Kimi wrote:
>
> Hi,
>
> This is in continuation of mails I sent last week about postgres
> crashing
> We are running pg 6.5.1, on Redhar 5.1 with DBI 0.92 and DBD 1.13 on a
> 512 MB RAM
> and SCSI machine
>
> Our application consists of requests going upto 150 per second on this
> database
> with an expected uptime of 24 by 7.
> Earlier we were getting spinlock messages which we have hoped to sort
> out by raising
> number of open files per process to 1024 from the earlier 256
>
> Postgres crashes giving an error message : FATAL 1: Release LRU file :
> No opened files /
> no one can be closed.
>
> Now can anybody help on how to solve this.
>
> Please help
>
> Bye,
>
> Murali
> Differentiated Software Solutions
We have been running a production server under a somewhat
lighter load, and encountered this once. The following
conversation took place on the mailing list about a month
ago:
http://www.PostgreSQL.ORG/mhonarc/pgsql-hackers/1999-11/msg00454.html
------------------------------------------------------------
Mike Mascari <[EMAIL PROTECTED]> writes:
> FATAL 1: ReleaseLruFile: No opened files - no one can be closed
> This is the first time this has ever happened.

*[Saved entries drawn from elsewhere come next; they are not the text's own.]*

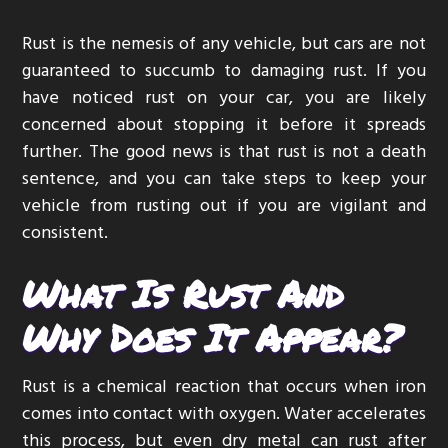
g
Rust is the nemesis of any vehicle, but cars are not
a
guaranteed to succumb to damaging rust. If you
t
have noticed rust on your car, you are likely
i
concerned about stopping it before it spreads
o
further. The good news is that rust is not a death
n
sentence, and you can take steps to keep your
vehicle from rusting out if you are vigilant and
consistent.
What Is Rust And
Why Does It Appear?
Rust is a chemical reaction that occurs when iron
comes into contact with oxygen. Water accelerates
this process, but even dry metal can rust after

I've never seen that either. Offhand I do not recall any
post-6.5
changes that would affect it, so the problem (whatever it
is) is
probably still there.
After eyeballing the code, it seems there are only two ways
this
could happen:
1. the number of "allocated" (non-virtual) file descriptors
grew to
exceed the number of files Postgres thinks it can have open;
2. something else was temporarily exhausting your kernel's
file table
space, so that ENFILE was returned for many successive
attempts to
open a file. (After each one, fd.c will close another file
and try
again.)
#2 seems improbable on an unloaded system, and isn't real
probable even
on a loaded one, since you'd have to assume that some other
process
managed to suck up each filetable slot that fd.c released
before fd.c
could re-acquire it. Once, yes, but several dozen times in
a row?
So I'm guessing a leak of allocated file descriptors.
After grovelling through the calls to AllocateFile, I only
see one
prospect for a leak: it looks to me like verify_password()
neglects
to close the password file if an invalid user name is
given. Do you
use a plain (non-encrypted) password file? If so, I'll bet
you can
reproduce the crash by trying repeatedly to connect with a
username
that's not in the password file. If that pans out, it's a
simple fix:
add "FreeFile(pw_file);" near the bottom of
verify_password() in
src/backend/libpq/password.c. Let me know if this guess is
right...
regards, tom lane
------------------------------------------------------------
Hope that helps,
Mike Mascari
************